Cloud computing will create almost 14 million jobs around the world — including more than 70,000 in Canada — by 2015, according to an IDC report commissioned by Microsoft Corp.

The research company reported that IT departments are spending around three-quarters of their budgets just keeping their infrastructure up and running. But John Weigelt, national technology officer at Microsoft Canada Inc.,  says the move to the cloud will give Canadian companies, from startups to large enterprises, the business “agility” they need to focus on their mandate with less strain on their IT budgets.

“I don’t have to wait to buy hardware. I don’t have to wait to provision my applications.

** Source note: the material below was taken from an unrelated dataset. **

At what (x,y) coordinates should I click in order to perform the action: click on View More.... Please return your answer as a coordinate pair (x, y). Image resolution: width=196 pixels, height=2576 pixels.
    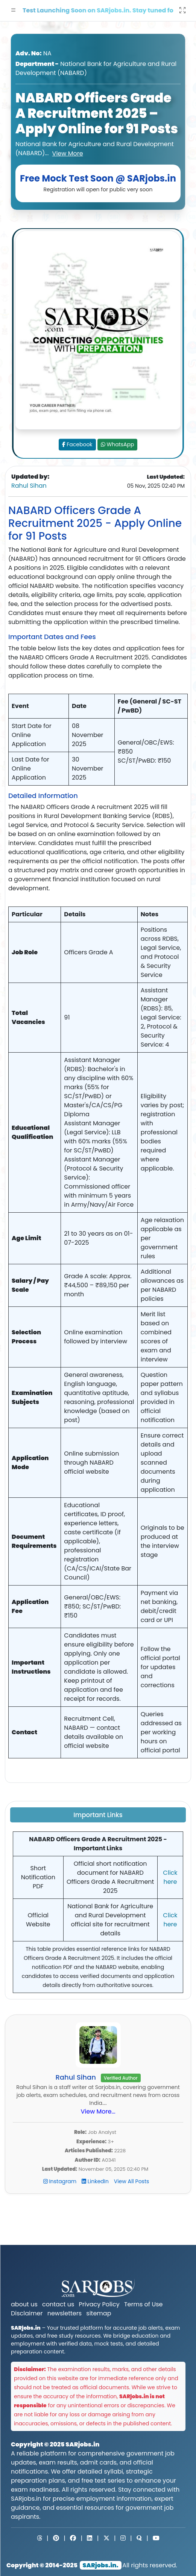     Looking at the image, I should click on (98, 2111).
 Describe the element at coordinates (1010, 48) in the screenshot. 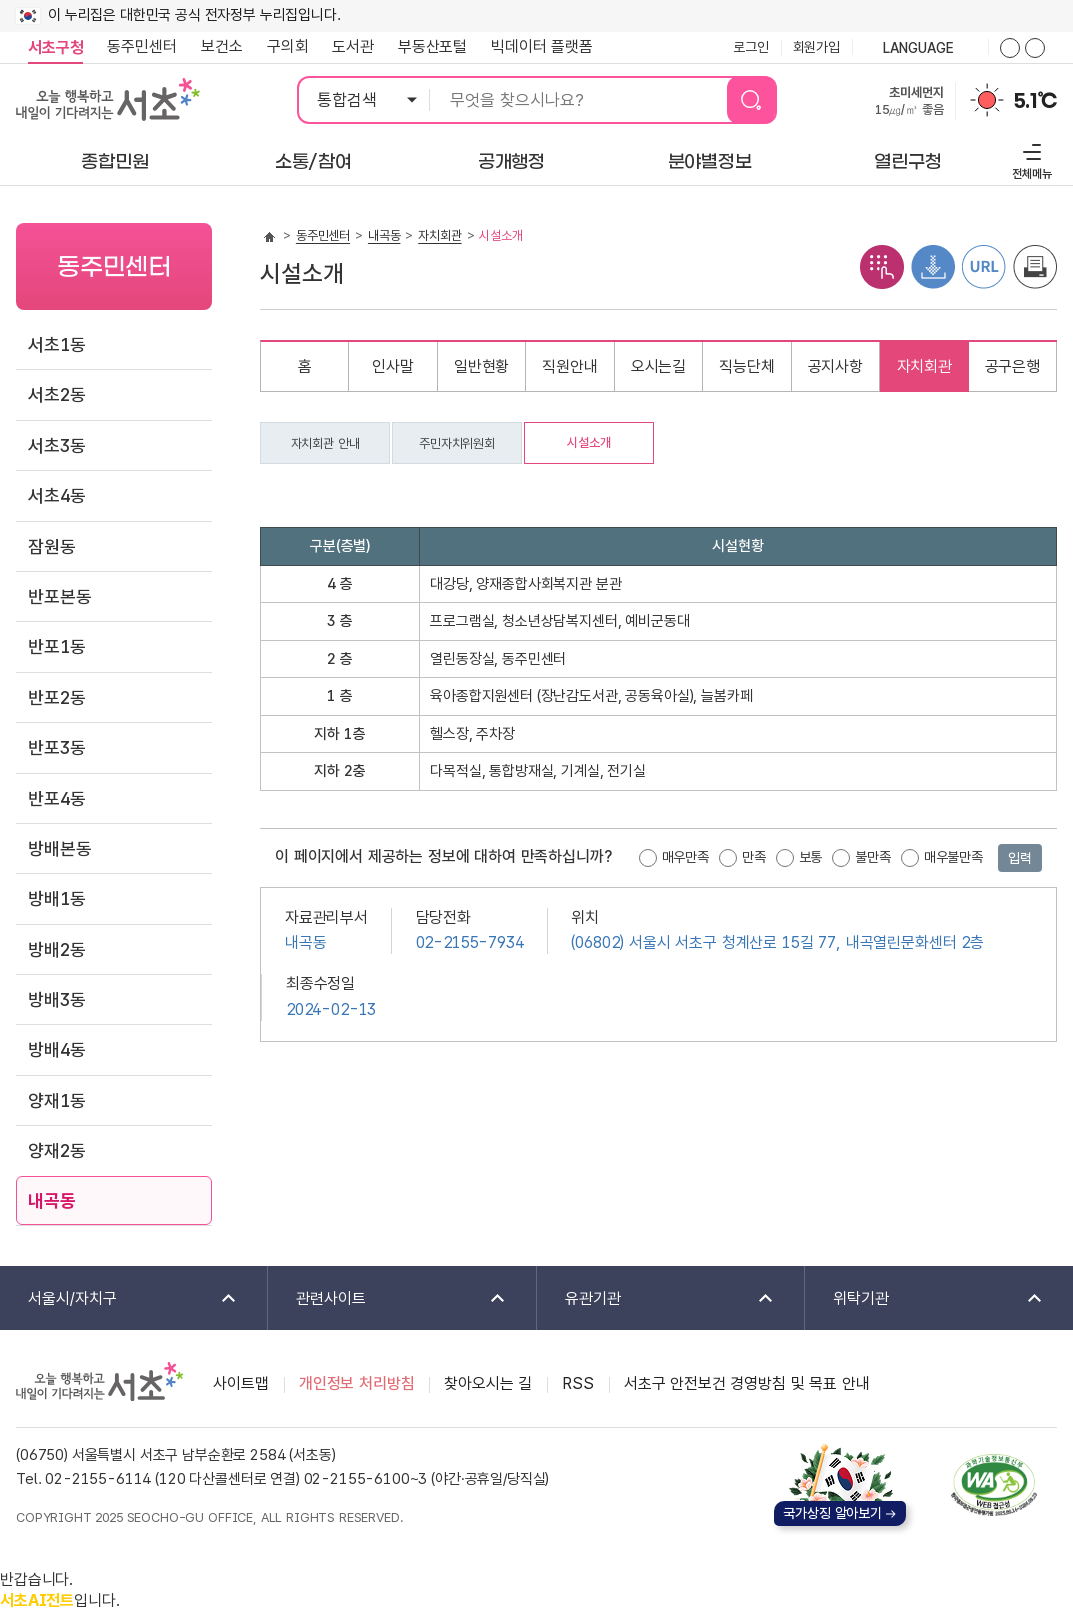 I see `화면줌버튼 더크게` at that location.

I can simply,  almost at the flip of a switch, turn that capacity on and make use of that service,” he says.
 
Like almost all IT suppliers, Microsoft has a cloud strategy for its products.
The technology behind cloud computing is becoming increasingly sophisticated, Weigelt said in a briefing for IT World Canada reporters on the report, but cloud services should be seen more as freeing people from the burdens technology places on them rather than as adding more complexity into our lives.
“A lot of times, we focus only on the technology,” he says, “but really it transforms how we see business as happening … how business manages their compute resources.”
 
Many people aren’t even particularly familiar with what “cloud” truly means, yet they constantly enjoy the benefits it provides, adds Weigelt. “We use the cloud all the time and we don’t see it in our day-to-day lives. It’s become really transparent to us.”
On a global scale, the move to the cloud is a major economic transformation, he says, which goes “much beyond just technology, across industries and across businesses.”
Some businesses, like new startups, are often inclined to jump right in. By contrast, larger, more established enterprises such as financial institutions and government departments, are more cautious about migrating their legacy systems to a cloud platform.
But Weigelt says this one of the great opportunities cloud computing provides: using only the right tools for the right job.
 
“It’s not an all-or-nothing conversation,” he says. Banks, for example, could keep their backend workhorses — mainframes — while incorporating other parts of their infrastructure into a private cloud, he says.

Innovation in cloud computing also makes Canada more competitive, he adds, giving Canadian companies “not only that reach across Canada but also, I would argue, that global reach.”